Advocates Help Voices to be Heard

In a small room at the AMPATH Centre, Jane nervously eyed the visitors from Indiana, smoothed her long black and white skirt, and launched into her story. “I am a rape survivor,” she said in Kiswahili accented English. “I was assaulted by my uncle in March, and I ended up being HIV-positive.”

Tears filled her eyes, but she continued to speak. After the attack, Jane (not her real name) went to the hospital and then to the police. But in Kenya, corruption and gender discrimination cause many sexual assault cases to be dropped early in the process. The prosecutor in Jane’s case first ignored her, and then suggested she abandon the case. “But then Milkah came to my aid, and she pushed things along in court,” Jane said, gesturing at Milkah Cheptinga and smiling for the first time.

Cheptinga is the legal director of the Legal Aid Centre of Eldoret (LACE), which works in close association with AMPATH. Cheptinga and volunteer Kenyan lawyers and law students represent low-income clients like Jane for free in cases involving family disputes, gender-based violence, and estate matters. Some LACE clients have been pushed off their land by greedy in-laws, some have been discriminated against because they are HIV-positive. Others have been left destitute and homeless after going without spousal support for young children.

In all these areas of the law, most Kenyans have strong rights on paper yet no hope of enforcing those rights without an attorney. Since LACE’s founding in September of 2008, the program has already represented over 300 persons like Jane, all of whom are affected by HIV/AIDS. This innovative integration of health care and human rights led to LACE being invited to present overviews of the program at the 2010 International AIDS Conference in Vienna and the 2010 conference of the American Public Health Association.

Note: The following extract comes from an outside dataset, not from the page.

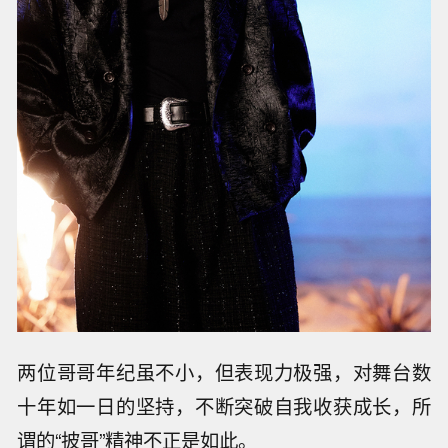
两位哥哥年纪虽不小，但表现力极强，对舞台数
十年如一日的坚持，不断突破自我收获成长，所
谓的“披哥”精神不正是如此。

Thanks to support from Open Society Initiative of East Africa, Rotary Club of Indianapolis, Indiana University School of Law-Indianapolis, and the Indiana legal community, which launched an annual “Race for LACE” fundraiser, LACE plans to build on its success by adding rural-based paralegals, enhanced community rights education, and advanced education for human rights-oriented Kenyan law graduates. But the core goal will remain the pursuit of justice for clients like Jane. LACE leaned on the once-reluctant prosecutor and helped Jane obtain medical evidence, so now her attacker is jailed and facing several serious charges.

“I am so grateful to Milkah and LACE,” Jane said to the Indiana law delegation as she finished telling her story. Now it was Milkah’s turn to smile. “Once the court sees that someone like Jane has an advocate on her side pushing hard, things start to move the right way.”